Por isso, a luta por direitos é inerente à consciência das nossas próprias escolhas, tendo em vista que se problematiza essas mesmas escolhas, por exemplo; quando uma mulher de cabelo crespo decide alisá-lo, o que tal atitude implica? Isso significa uma tomada de consciência em que pesa as ações condicionadas por um padrão imposto de fora.

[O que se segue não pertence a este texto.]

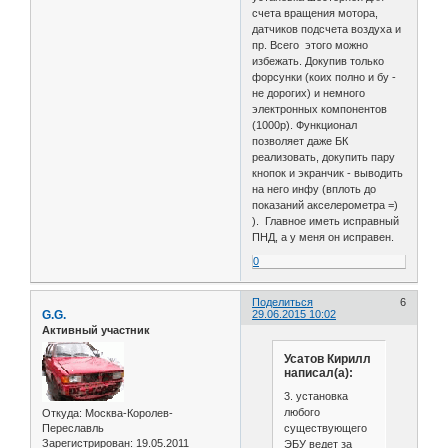
счета вращения мотора,
датчиков подсчета воздуха и
пр. Всего этого можно
избежать. Докупив только
форсунки (коих полно и бу -
не дорогих) и немного
электронных компонентов
(1000р). Функционал
позволяет даже БК
реализовать, докупить пару
кнопок и экранчик - выводить
на него инфу (вплоть до
показаний акселерометра =)
). Главное иметь исправный
ПНД, а у меня он исправен.
0
Поделиться
6
G.G.
29.06.2015 10:02
Активный участник
Усатов Кирилл
написал(а):
3. установка
любого
Откуда:
Москва-Королев-
существующего
Переславль
Зарегистрирован
: 19.05.2011
ЭБУ ведет за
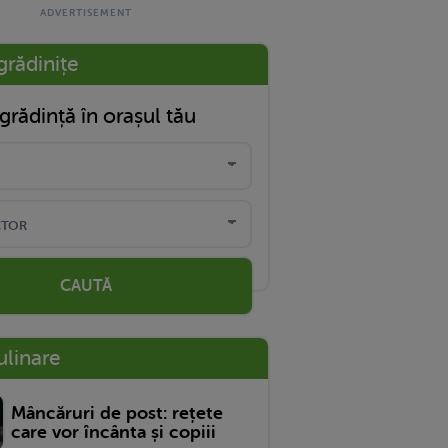
grădinițe
grădință în orașul tău
CAUTĂ
ulinare
Mâncăruri de post: rețete
care vor încânta și copiii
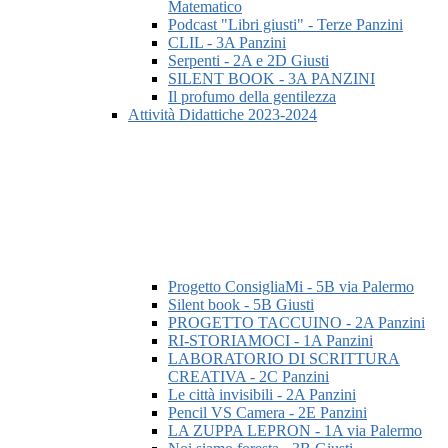
Matematico
Podcast "Libri giusti" - Terze Panzini
CLIL - 3A Panzini
Serpenti - 2A e 2D Giusti
SILENT BOOK - 3A PANZINI
Il profumo della gentilezza
Attività Didattiche 2023-2024
Progetto ConsigliaMi - 5B via Palermo
Silent book - 5B Giusti
PROGETTO TACCUINO - 2A Panzini
RI-STORIAMOCI - 1A Panzini
LABORATORIO DI SCRITTURA
CREATIVA - 2C Panzini
Le città invisibili - 2A Panzini
Pencil VS Camera - 2E Panzini
LA ZUPPA LEPRON - 1A via Palermo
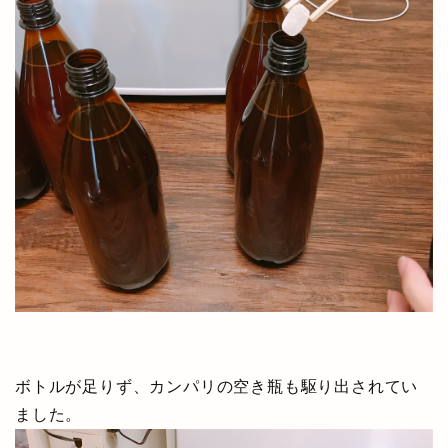
ボトルが足りず、カンパリの空き瓶も駆り出されてい
ました。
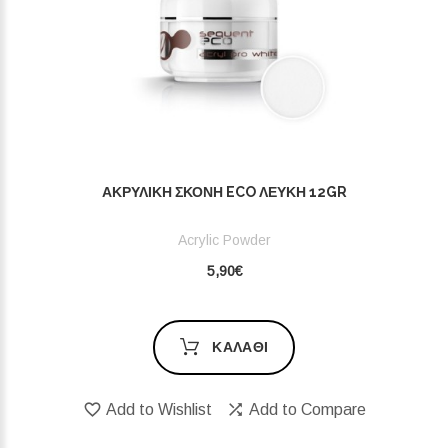
ΑΚΡΥΛΙΚΉ ΣΚΌΝΗ ECO ΛΕΥΚΉ 12GR
Acrylic Powder
5,90€
ΚΑΛΆΘΙ
Add to Wishlist
Add to Compare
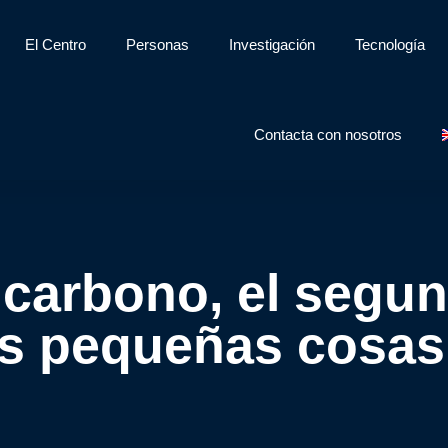
El Centro
Personas
Investigación
Tecnología
Contacta con nosotros
carbono, el segund
las pequeñas cosa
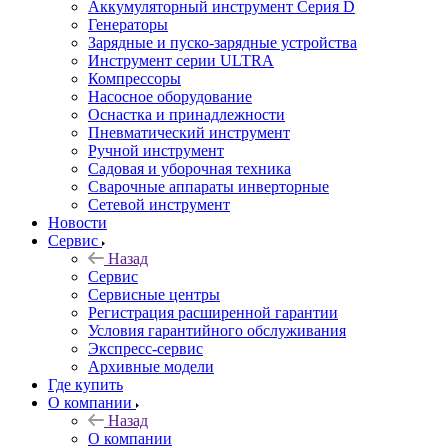
Аккумуляторный инструмент Серия D
Генераторы
Зарядные и пуско-зарядные устройства
Инструмент серии ULTRA
Компрессоры
Насосное оборудование
Оснастка и принадлежности
Пневматический инструмент
Ручной инструмент
Садовая и уборочная техника
Сварочные аппараты инверторные
Сетевой инструмент
Новости
Сервис
Назад
Сервис
Сервисные центры
Регистрация расширенной гарантии
Условия гарантийного обслуживания
Экспресс-сервис
Архивные модели
Где купить
О компании
Назад
О компании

Ao se questionar isso, ao contrário do que dizem os filisteus, a mulher deixa de ser vítima para se tornar agente de transformação, deixa de reproduzir uma ação externa para questionar sua aceitação. Ou seja, com a consciência da ação pelo seu questionamento essa mulher passa a transformar aquilo que fizeram dela, exercitando sua liberdade. E isso é de fato o que mais deixa os conservadores incomodados, a saber; quando a vítima decide externar sua situação de opressão resolvendo se libertar dela. 

Sendo assim, é ainda preciso alinhar minha crítica; a luta por direitos, entretanto, oferece um impasse insuperável nos marcos regulatórios do atual sistema econômico. Isto porque tal direito, tal aparato jurídico, foi erguido em nome de um sujeito ideal que é representante máximo da sociedade mercadológica (homem, branco, heterossexual e burguês). 

Temos, portanto, um duplo aspecto dessa luta; por um lado, ela nos faz desvendar o véu de maia que encobre as relações concretas utilizando o uso de um direito universal e abstrato que não se realiza socialmente. Por outro, a simples integração do direito como base de luta amplia o poderio desse mesmo direito como garantia de continua manutenção do sistema. A integração dos desvalidos oferece nichos de mercado que reforçam a manutenção do status quo. A meu ver, a síntese dessa dialética da luta por direitos só pode se dar numa palavra proibida que eu não ouso escrevê-la, mas que as contradições em tempos de crise parecem querer mostrar. Há uma outra questão importante nisso tudo; será que esse mesmo Direito será um dia capaz de contemplar outros que não o sujeito ideal (homem, branco, heterossexual e burguês)? A meu ver, tal resposta só pode ser elucidada noutra quadra histórica.